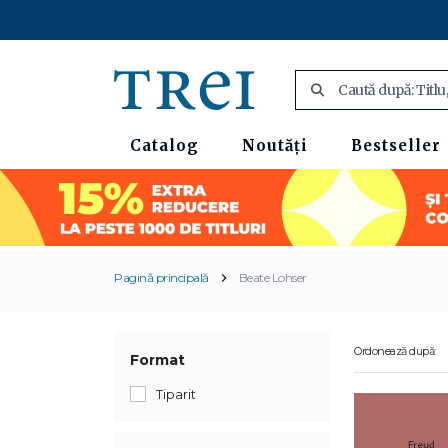
Catalog
Noutăți
Bestseller
Pagină principală
Beate Lohser
Ordonează după:
Format
Tiparit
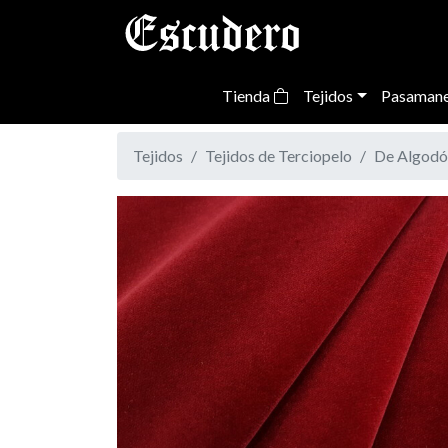
Tienda
Tejidos
Pasamane
Tejidos
Tejidos de Terciopelo
De Algodó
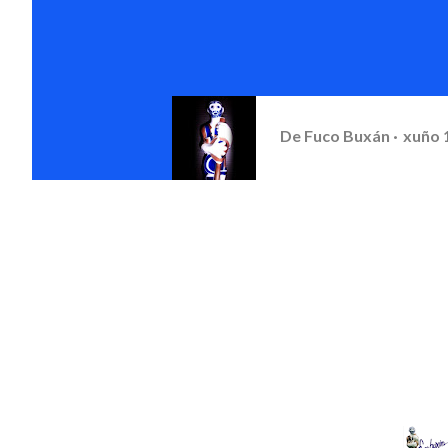
De
Fuco Buxán
xuño 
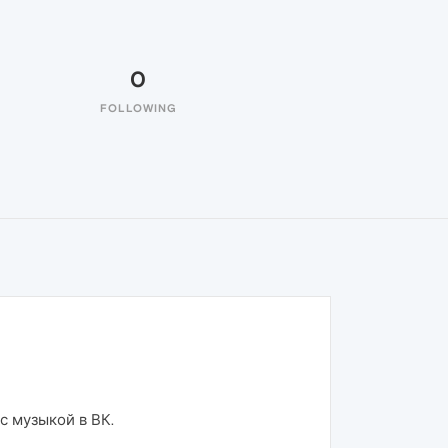
0
FOLLOWING
с музыкой в ВК.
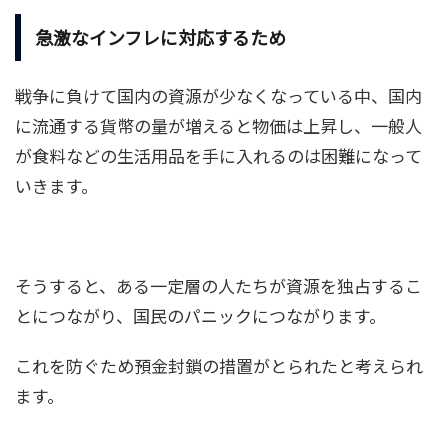
急激なインフレに対応するため
戦争に負けて国内の資源が少なくなっている中、国内
に流通する貨幣の量が増えると物価は上昇し、一般人
が食料などの生活用品を手に入れるのは困難になって
いきます。
そうすると、ある一定層の人たちが資源を独占するこ
とにつながり、国民のパニックにつながります。
これを防ぐため預金封鎖の措置がとられたと考えられ
ます。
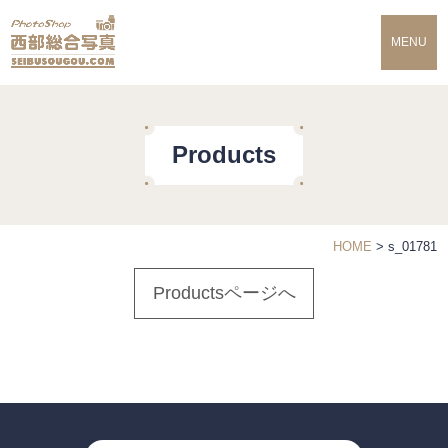
MENU
Products
HOME
>
s_01781
Productsページへ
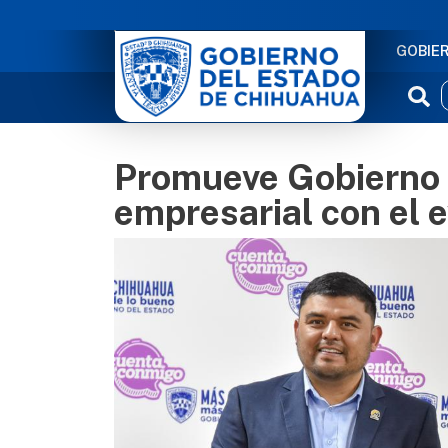
NAVE
GOBIE
Promueve Gobierno d
empresarial con el 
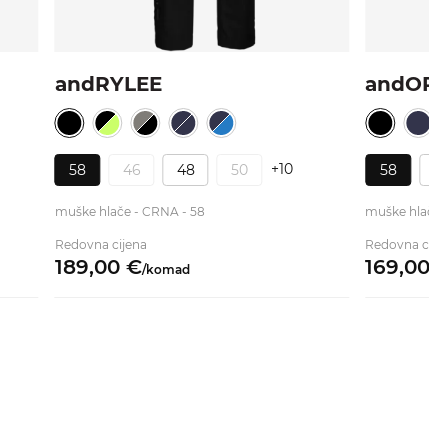
andRYLEE
andOR
+10
58
46
48
50
58
4
muške hlače - CRNA - 58
muške hlače 
Redovna cijena
Redovna cije
189,
00
€
169,
00
/
komad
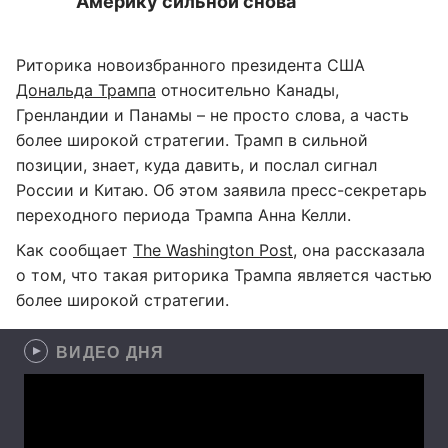
Америку сильной снова"
Риторика новоизбранного президента США
Дональда Трампа
относительно Канады,
Гренландии и Панамы – не просто слова, а часть
более широкой стратегии. Трамп в сильной
позиции, знает, куда давить, и послал сигнал
России и Китаю. Об этом заявила пресс-секретарь
переходного периода Трампа Анна Келли.
Как сообщает
The Washington Post
, она рассказала
о том, что такая риторика Трампа является частью
более широкой стратегии.
ВИДЕО ДНЯ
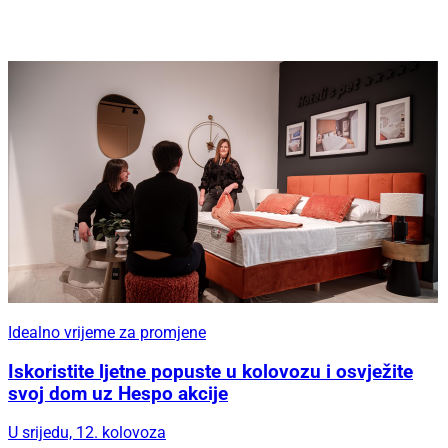
Idealno vrijeme za promjene
Iskoristite ljetne popuste u kolovozu i osvježite
svoj dom uz Hespo akcije
U srijedu, 12. kolovoza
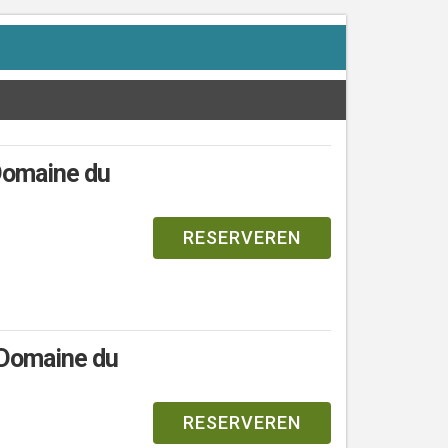
Domaine du
RESERVEREN
 Domaine du
RESERVEREN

◆ Task statement
Everything from the first line of the records through the line containing "Гренландии и Панамы" should be reproduced exactly, apart from the pictures.

◆ Exercise result
Catalog
Noutăți
Bestseller
Pagină principală
Beate Lohser
Ordonează după:
Format
Tiparit
Tienda
Tejidos
Pasamane
Tejidos
Tejidos de Terciopelo
De Algodó
De
Fuco Buxán
xuño 
0
FOLLOWING
с музыкой в ВК.
急激なインフレに対応するため
戦争に負けて国内の資源が少なくなっている中、国内
に流通する貨幣の量が増えると物価は上昇し、一般人
が食料などの生活用品を手に入れるのは困難になって
いきます。
そうすると、ある一定層の人たちが資源を独占するこ
とにつながり、国民のパニックにつながります。
これを防ぐため預金封鎖の措置がとられたと考えられ
ます。
MENU
Products
HOME
>
s_01781
Productsページへ
NAVE
GOBIE
Promueve Gobierno d
empresarial con el 
andRYLEE
andOR
+10
58
46
48
50
58
4
muške hlače - CRNA - 58
muške hlače 
Redovna cijena
Redovna cije
189,
00
€
169,
00
/
komad
Америку сильной снова"
Риторика новоизбранного президента США
Дональда Трампа
относительно Канады,
Гренландии и Панамы – не просто слова, а часть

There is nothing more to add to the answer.